天使のはらわた 赤い眩暈(1988年製作の映画)
5.0
初監督作にして以降の作品に見られるモチーフが既に登場している。死体と同伴するのは『ヌードの夜』、バブルの影響で落ちぶれた男の狂気をさらに拡大していくと『GONIN』になる。もちろん雨やネオン、超現実的な悪夢のイメージも。今作の村木は会社の金を横領するのはともかく、轢き逃げした挙句にレイプに走り軟禁する辺り最低度がかなり高い。それを打ち消しているのは竹中直人の愛嬌に尽きるが、名美の造形も都合の良い女である面が目立つ。

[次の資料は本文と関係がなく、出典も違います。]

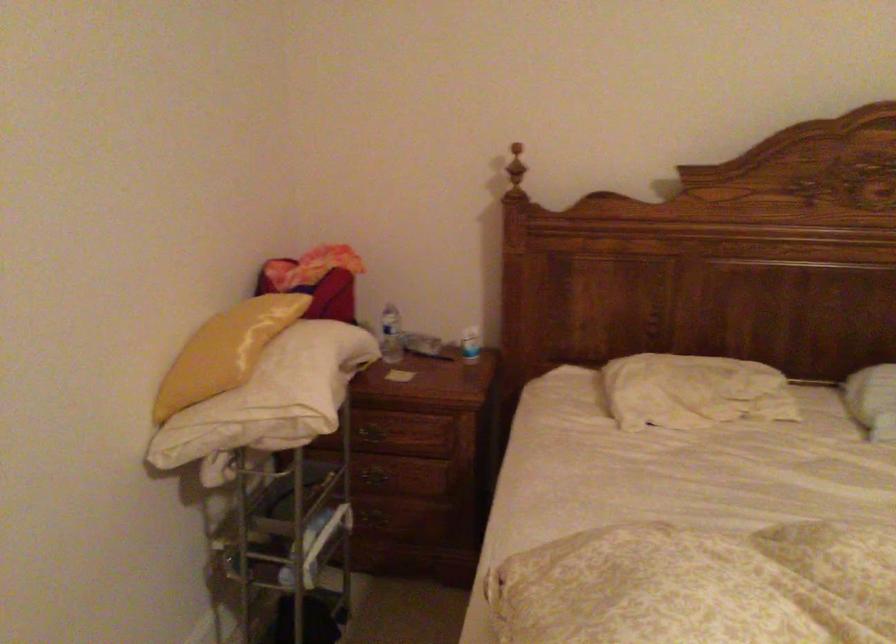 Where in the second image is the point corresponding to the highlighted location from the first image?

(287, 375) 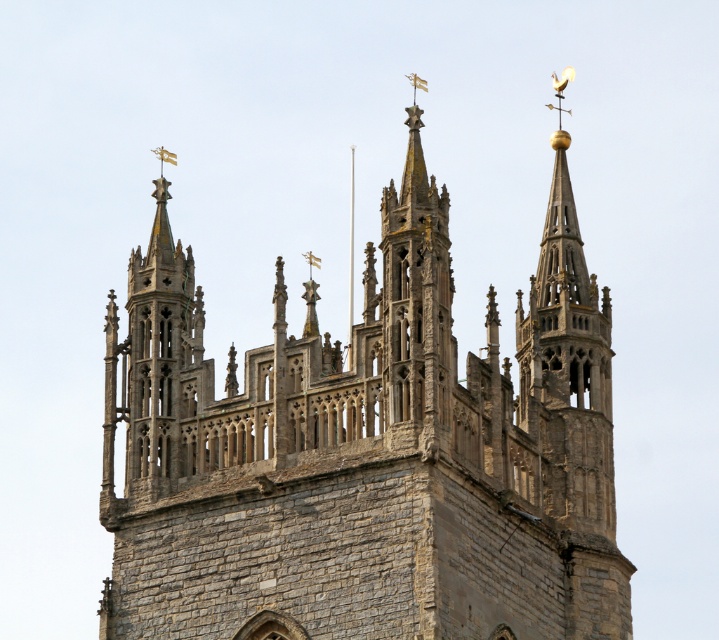 Can you confirm if gray stone church at center is smaller than gold polished spire at upper center?

Actually, gray stone church at center might be larger than gold polished spire at upper center.

In the scene shown: Who is more distant from viewer, (582, 276) or (522, 492)?

The point (582, 276) is behind.

Locate an element on the screen. This screenshot has height=640, width=719. gray stone church at center is located at coordinates (367, 451).

Does gold polished spire at upper center appear on the right side of stone spire at upper left?

Indeed, gold polished spire at upper center is positioned on the right side of stone spire at upper left.

In the scene shown: Measure the distance from gold polished spire at upper center to stone spire at upper left.

The distance of gold polished spire at upper center from stone spire at upper left is 36.58 feet.

Where is `gold polished spire at upper center`? The image size is (719, 640). gold polished spire at upper center is located at coordinates click(567, 364).

Does gray stone church at center appear on the right side of stone spire at upper left?

Indeed, gray stone church at center is positioned on the right side of stone spire at upper left.

Is point (109, 364) behind point (173, 356)?

Yes, it is behind point (173, 356).

Where is `gray stone church at center`? Image resolution: width=719 pixels, height=640 pixels. gray stone church at center is located at coordinates (367, 451). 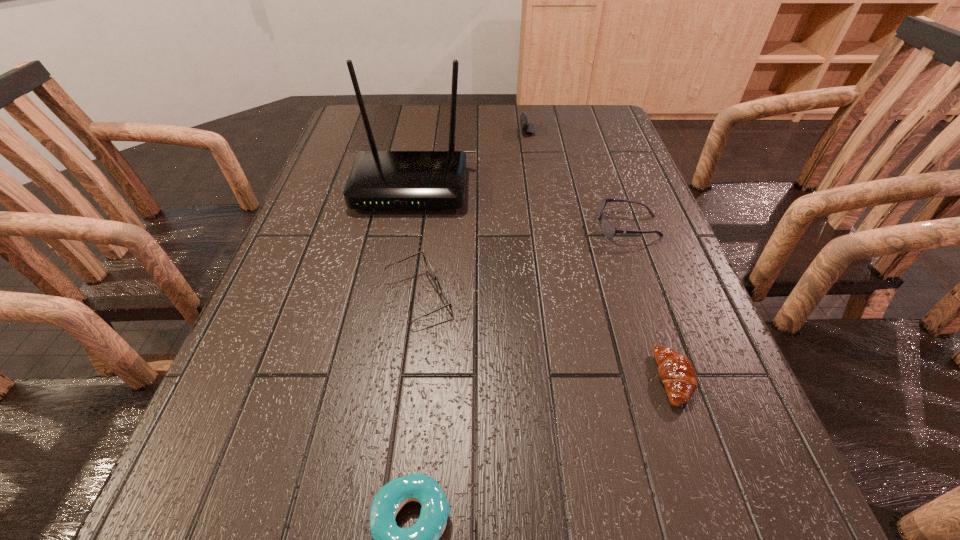 Where is `vacant space at the far edge of the desktop`? vacant space at the far edge of the desktop is located at coordinates pos(472,130).

Image resolution: width=960 pixels, height=540 pixels. What are the coordinates of `free space at the near edge` in the screenshot? It's located at (520, 538).

In the image, there is a desktop. Find the location of `free space at the right edge`. free space at the right edge is located at coordinates (593, 182).

In the image, there is a desktop. Identify the location of free region at the far left corner. The width and height of the screenshot is (960, 540). (347, 120).

Identify the location of vacant space at the far right corner of the desktop. The height and width of the screenshot is (540, 960). (589, 106).

You are a GUI agent. You are given a task and a screenshot of the screen. Output one action in this format:
    pyautogui.click(x=<x>, y=<y>)
    Task: Click on the empty space that is in between the third nearest object and the router
    This screenshot has width=960, height=540.
    Given the screenshot: What is the action you would take?
    pyautogui.click(x=415, y=242)

Identify the location of unoccupied area between the tallest object and the crescent roll. This screenshot has width=960, height=540. 542,283.

Locate an element on the screen. free space between the sunglasses and the router is located at coordinates (519, 207).

The image size is (960, 540). What are the coordinates of `vacant space in between the crescent roll and the fourth farthest object` in the screenshot? It's located at (546, 338).

Identify the location of free space between the sunglasses and the crescent roll. (651, 302). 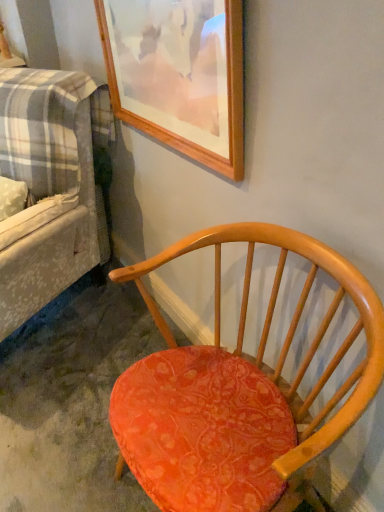 Measure the distance between point (60,165) and camera.

1.56 meters.

What do you see at coordinates (179, 74) in the screenshot? I see `wooden picture frame at upper center` at bounding box center [179, 74].

Locate an element on the screen. Image resolution: width=384 pixels, height=512 pixels. plaid fabric couch at left is located at coordinates (45, 189).

Image resolution: width=384 pixels, height=512 pixels. I want to click on picture frame positioned vertically above the plaid fabric couch at left (from a real-world perspective), so click(x=179, y=74).

Is point (84, 106) behind point (129, 27)?

Yes.

Which is in front, plaid fabric couch at left or wooden picture frame at upper center?

wooden picture frame at upper center is closer to the camera.

Which object is wider, plaid fabric couch at left or wooden picture frame at upper center?

Wider between the two is plaid fabric couch at left.

Considering the positions of points (246, 453) and (180, 34), is point (246, 453) farther from camera compared to point (180, 34)?

No, (246, 453) is in front of (180, 34).

Is matte orange fabric chair at center aimed at wooden picture frame at upper center?

No, matte orange fabric chair at center is not turned towards wooden picture frame at upper center.

Who is more distant, matte orange fabric chair at center or wooden picture frame at upper center?

wooden picture frame at upper center is further from the camera.

Do you think matte orange fabric chair at center is within wooden picture frame at upper center, or outside of it?

matte orange fabric chair at center is not enclosed by wooden picture frame at upper center.

From the image's perspective, would you say wooden picture frame at upper center is shown under plaid fabric couch at left?

Incorrect, from the image's perspective, wooden picture frame at upper center is higher than plaid fabric couch at left.

At what (x,y) coordinates should I click in order to perform the action: click on picture frame above the plaid fabric couch at left (from the image's perspective). Please return your answer as a coordinate pair (x, y). The height and width of the screenshot is (512, 384). Looking at the image, I should click on (179, 74).

Is point (234, 41) farther from viewer compared to point (77, 183)?

No, (234, 41) is in front of (77, 183).

How much distance is there between wooden picture frame at upper center and plaid fabric couch at left?

wooden picture frame at upper center and plaid fabric couch at left are 47.33 centimeters apart from each other.

Is the depth of matte orange fabric chair at center greater than that of plaid fabric couch at left?

No, matte orange fabric chair at center is in front of plaid fabric couch at left.

Who is taller, matte orange fabric chair at center or plaid fabric couch at left?

With more height is plaid fabric couch at left.

Identify the location of chair lying below the plaid fabric couch at left (from the image's perspective). (238, 390).

Consider the image. Between plaid fabric couch at left and matte orange fabric chair at center, which one has more height?

Standing taller between the two is plaid fabric couch at left.

Between wooden picture frame at upper center and matte orange fabric chair at center, which one appears on the left side from the viewer's perspective?

wooden picture frame at upper center.

From the image's perspective, which one is positioned lower, wooden picture frame at upper center or matte orange fabric chair at center?

matte orange fabric chair at center is shown below in the image.

Which is nearer, (201, 12) or (272, 496)?

Point (201, 12).

How many degrees apart are the facing directions of wooden picture frame at upper center and matte orange fabric chair at center?

The angle between the facing direction of wooden picture frame at upper center and the facing direction of matte orange fabric chair at center is 0.00135 degrees.

Locate an element on the screen. The image size is (384, 512). studio couch behind the wooden picture frame at upper center is located at coordinates (45, 189).

Find the location of a particular element. This screenshot has width=384, height=512. picture frame above the matte orange fabric chair at center (from a real-world perspective) is located at coordinates (179, 74).

Which object lies nearer to the anchor point matte orange fabric chair at center, plaid fabric couch at left or wooden picture frame at upper center?

wooden picture frame at upper center is positioned closer to the anchor matte orange fabric chair at center.

When comparing their distances from wooden picture frame at upper center, does plaid fabric couch at left or matte orange fabric chair at center seem closer?

The object closer to wooden picture frame at upper center is plaid fabric couch at left.

Based on their spatial positions, is wooden picture frame at upper center or plaid fabric couch at left closer to matte orange fabric chair at center?

wooden picture frame at upper center is closer to matte orange fabric chair at center.

In the scene shown: Looking at the image, which one is located further to wooden picture frame at upper center, matte orange fabric chair at center or plaid fabric couch at left?

matte orange fabric chair at center is further to wooden picture frame at upper center.

Estimate the real-world distances between objects in this image. Which object is further from plaid fabric couch at left, wooden picture frame at upper center or matte orange fabric chair at center?

matte orange fabric chair at center lies further to plaid fabric couch at left than the other object.

From the image, which object appears to be nearer to plaid fabric couch at left, matte orange fabric chair at center or wooden picture frame at upper center?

惚れる理由がよく分からない……が深夜に雨が降りしきる最中で点描される二人の拙い会話の中から、小水が地面を伝って交わるショットなどを見てしまうと何故か納得させられてしまう。患者が空き室を使って看護婦を襲う世紀末な倫理観は『赤い淫画』等にも見られるが、そのかいもあってか結構律儀にファックシーンを入れてくれる。この名美と村木の関係は心の繋がりというよりは肉を交わらせる情愛が前面に出て来る。あての無い逃避にも関わらず二人はとても幸せそうだ。そこからガソスタで発動する柄本明(友情出演)による発砲は、余りにも脈絡がないので驚かされる。怖いよ。村木の“魂主観ショット”から迎えが来ないことを悟る名美の強さ悲しさしたたかさ。長回しで動線をゆっくり見せてからのストップモーション。場末を映しているのにここまで美しいラストショットもなく、この時点で石井隆は映画を捕まえてしまっている。他の『はらわた』よりこっち。